Trump es un renegado del cambio climático. Su eslogan de campaña en temas energéticos fue extrae, extrae crudo, baby (drill, drill, baby).
Carter, brillante y sensible hacia el vecino del sur, se percató de que la política de su país hacia México estaba llena de contradicciones y carecía de coordinación. A través del Consejo de Seguridad Nacional, ordenó una revisión de la política hacia México en lo que se conoció como el Memorándum número 41. La revisión concluyó que se requería fortalecer la coordinación desde Washington, por lo que nombró a Robert Kruger, un exlegislador texano, como embajador hacia México desde Washington, para hacer pareja con el embajador en la Ciudad de México y asegurar un ordenado proceso de toma de decisiones hacia nuestro país.

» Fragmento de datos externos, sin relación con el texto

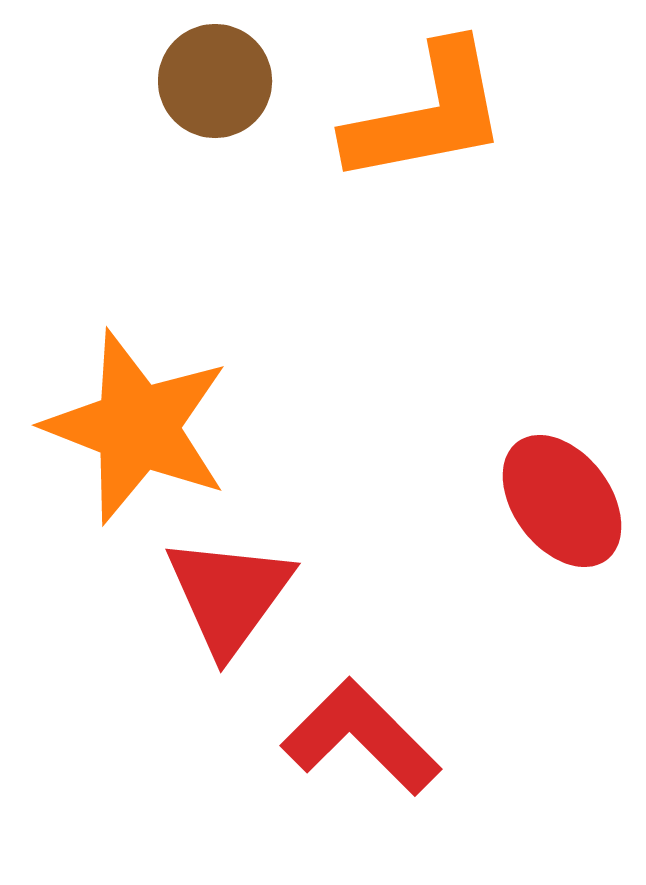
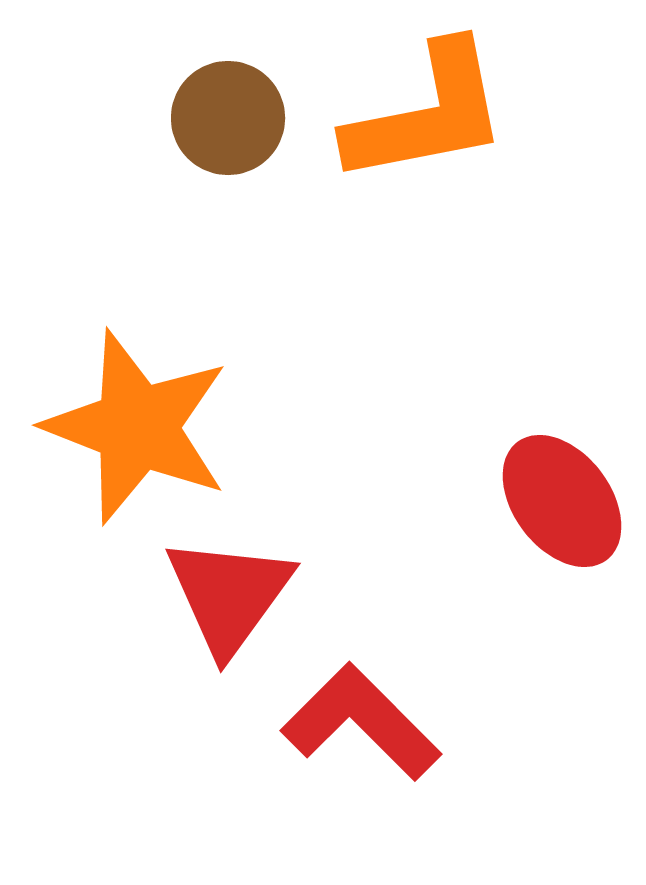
brown circle: moved 13 px right, 37 px down
red L-shape: moved 15 px up
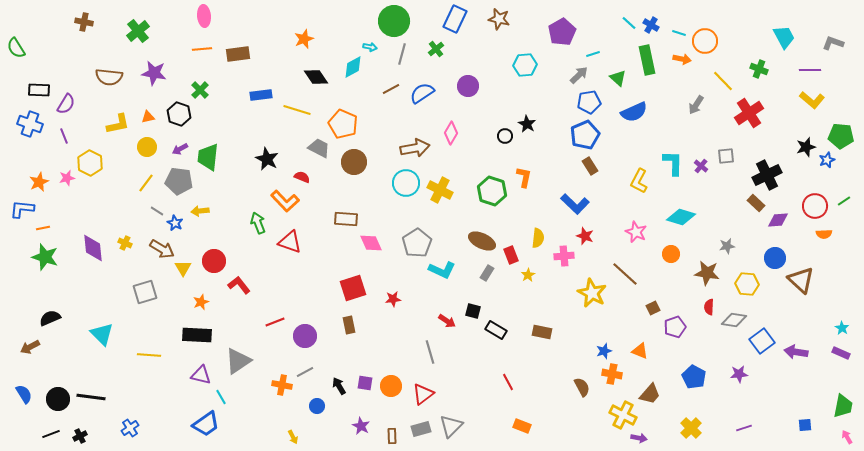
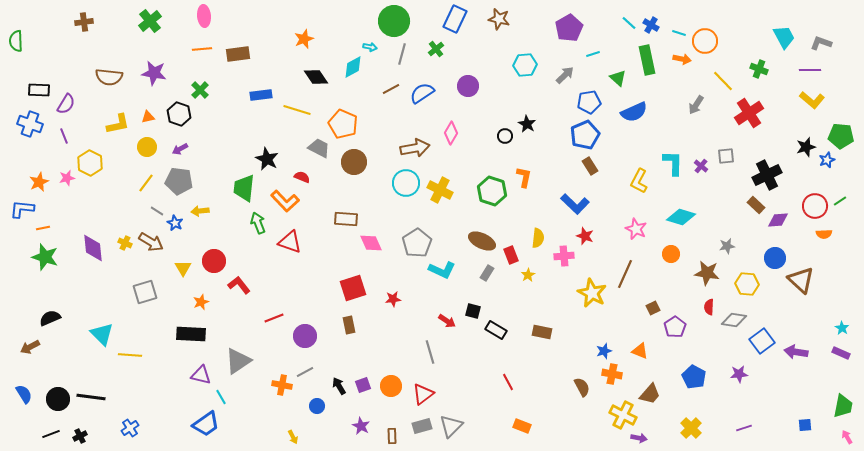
brown cross at (84, 22): rotated 18 degrees counterclockwise
green cross at (138, 31): moved 12 px right, 10 px up
purple pentagon at (562, 32): moved 7 px right, 4 px up
gray L-shape at (833, 43): moved 12 px left
green semicircle at (16, 48): moved 7 px up; rotated 30 degrees clockwise
gray arrow at (579, 75): moved 14 px left
green trapezoid at (208, 157): moved 36 px right, 31 px down
green line at (844, 201): moved 4 px left
brown rectangle at (756, 203): moved 2 px down
pink star at (636, 232): moved 3 px up
brown arrow at (162, 249): moved 11 px left, 7 px up
brown line at (625, 274): rotated 72 degrees clockwise
red line at (275, 322): moved 1 px left, 4 px up
purple pentagon at (675, 327): rotated 15 degrees counterclockwise
black rectangle at (197, 335): moved 6 px left, 1 px up
yellow line at (149, 355): moved 19 px left
purple square at (365, 383): moved 2 px left, 2 px down; rotated 28 degrees counterclockwise
gray rectangle at (421, 429): moved 1 px right, 3 px up
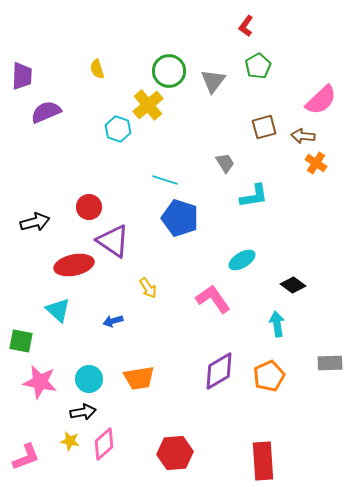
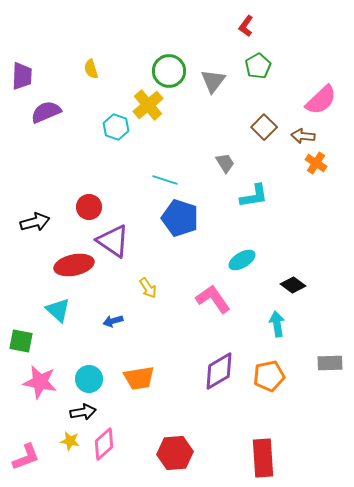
yellow semicircle at (97, 69): moved 6 px left
brown square at (264, 127): rotated 30 degrees counterclockwise
cyan hexagon at (118, 129): moved 2 px left, 2 px up
orange pentagon at (269, 376): rotated 12 degrees clockwise
red rectangle at (263, 461): moved 3 px up
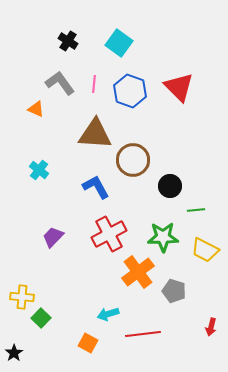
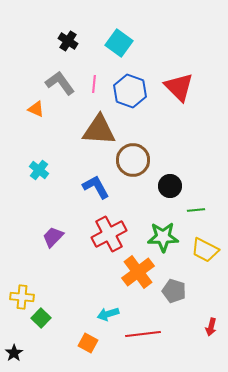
brown triangle: moved 4 px right, 4 px up
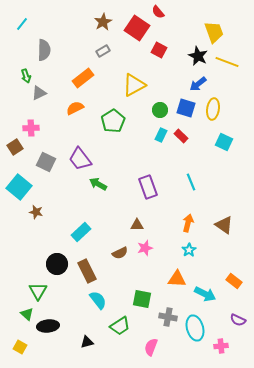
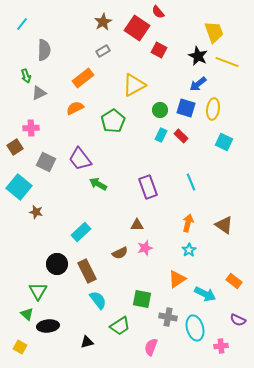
orange triangle at (177, 279): rotated 36 degrees counterclockwise
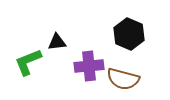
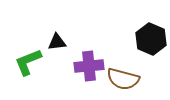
black hexagon: moved 22 px right, 5 px down
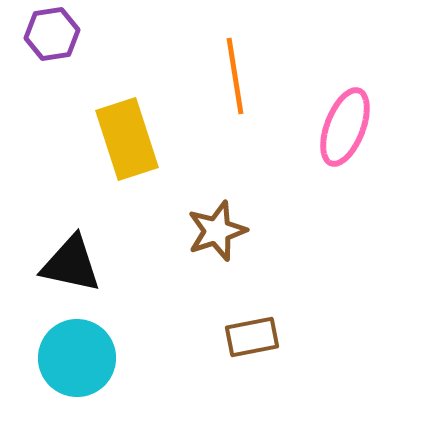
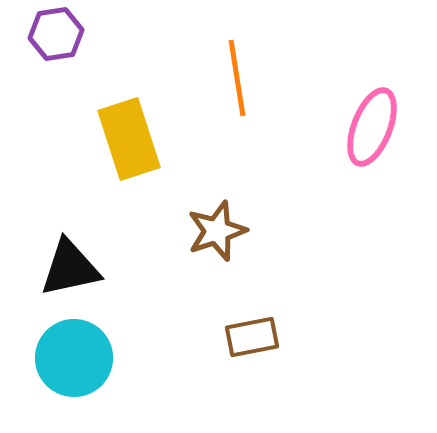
purple hexagon: moved 4 px right
orange line: moved 2 px right, 2 px down
pink ellipse: moved 27 px right
yellow rectangle: moved 2 px right
black triangle: moved 1 px left, 4 px down; rotated 24 degrees counterclockwise
cyan circle: moved 3 px left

Trump, arrebatado e indisciplinado, arremete una y otra vez contra nuestro país. Su diplomacia es la amenaza y la calumnia. Nos manda lo peor de su gente, nos envenenan con fentanilo y abusan comercialmente de nosotros.
El consejero de Seguridad Nacional de Carter, Zbigniew Brzezinski, relata en sus memorias la visita al México de José López Portillo. “Aterrizamos en México y nos percatamos que una figura allá a lo lejos, una especie de estatua, nos esperaba. Como López Portillo no se acercó a saludarnos a la escalerilla del avión, tuvimos que ir hacia él”. La arrogancia de López Portillo, en ese momento nadando en petróleo, puso en riesgo la relación bilateral. Un Carter, sencillo y disciplinado, se tragó la afrenta. El bien público trascendiendo el ego personal.
Entre Carter y Trump hay un océano. De sencillez a altanería, de disciplina a arrebato. Los seguidores de Trump están convencidos de que será un Ejecutivo transformador. No lo escuches, observa sus acciones de gobierno, me insisten.
Soy pesimista. Detesto la arrogancia que fluirá a borbotones en el Washington de Trump 2.0. Pertenezco a la vieja escuela y creo en lo que decía otro líder estadounidense del siglo pasado, Dwight Eisenhower: “La cualidad esencial del liderazgo es una integridad incuestionable”.